In the data below, the answer is the run of lines from the line containing "матеріали, розміщені на" through the line containing "WEBPAGE.COM.UA", both included; print it exactly and nothing else.

*** Given data Section Begins ***

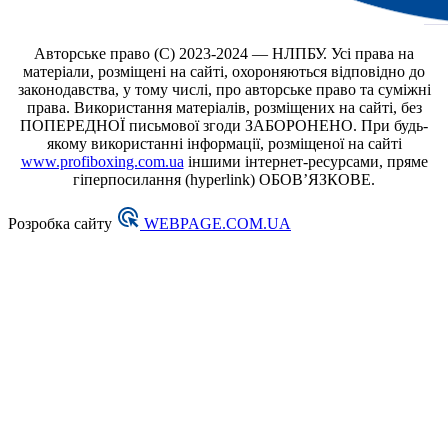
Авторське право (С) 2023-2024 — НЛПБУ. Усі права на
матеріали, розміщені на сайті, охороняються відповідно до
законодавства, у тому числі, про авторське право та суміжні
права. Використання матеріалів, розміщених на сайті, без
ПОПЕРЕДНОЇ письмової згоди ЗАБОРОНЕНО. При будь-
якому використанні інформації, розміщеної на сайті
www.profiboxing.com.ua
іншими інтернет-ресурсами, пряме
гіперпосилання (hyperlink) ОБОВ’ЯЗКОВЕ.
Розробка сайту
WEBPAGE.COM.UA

*** Given data Section Ends ***
*** Given data Section Begins ***

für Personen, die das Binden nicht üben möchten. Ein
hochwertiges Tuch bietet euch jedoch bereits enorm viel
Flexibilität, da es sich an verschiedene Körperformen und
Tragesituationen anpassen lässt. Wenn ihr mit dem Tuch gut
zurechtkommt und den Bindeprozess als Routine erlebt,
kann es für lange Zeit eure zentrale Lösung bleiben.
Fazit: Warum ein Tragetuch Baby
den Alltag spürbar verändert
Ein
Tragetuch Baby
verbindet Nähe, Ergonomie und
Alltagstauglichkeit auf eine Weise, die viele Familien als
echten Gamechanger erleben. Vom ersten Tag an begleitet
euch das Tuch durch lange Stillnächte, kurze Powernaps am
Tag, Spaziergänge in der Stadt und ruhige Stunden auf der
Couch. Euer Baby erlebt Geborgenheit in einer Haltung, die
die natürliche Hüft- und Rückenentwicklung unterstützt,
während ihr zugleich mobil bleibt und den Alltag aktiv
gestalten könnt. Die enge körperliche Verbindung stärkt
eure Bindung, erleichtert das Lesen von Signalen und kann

*** Given data Section Ends ***

* [Answer box]:
матеріали, розміщені на сайті, охороняються відповідно до
законодавства, у тому числі, про авторське право та суміжні
права. Використання матеріалів, розміщених на сайті, без
ПОПЕРЕДНОЇ письмової згоди ЗАБОРОНЕНО. При будь-
якому використанні інформації, розміщеної на сайті
www.profiboxing.com.ua
іншими інтернет-ресурсами, пряме
гіперпосилання (hyperlink) ОБОВ’ЯЗКОВЕ.
Розробка сайту
WEBPAGE.COM.UA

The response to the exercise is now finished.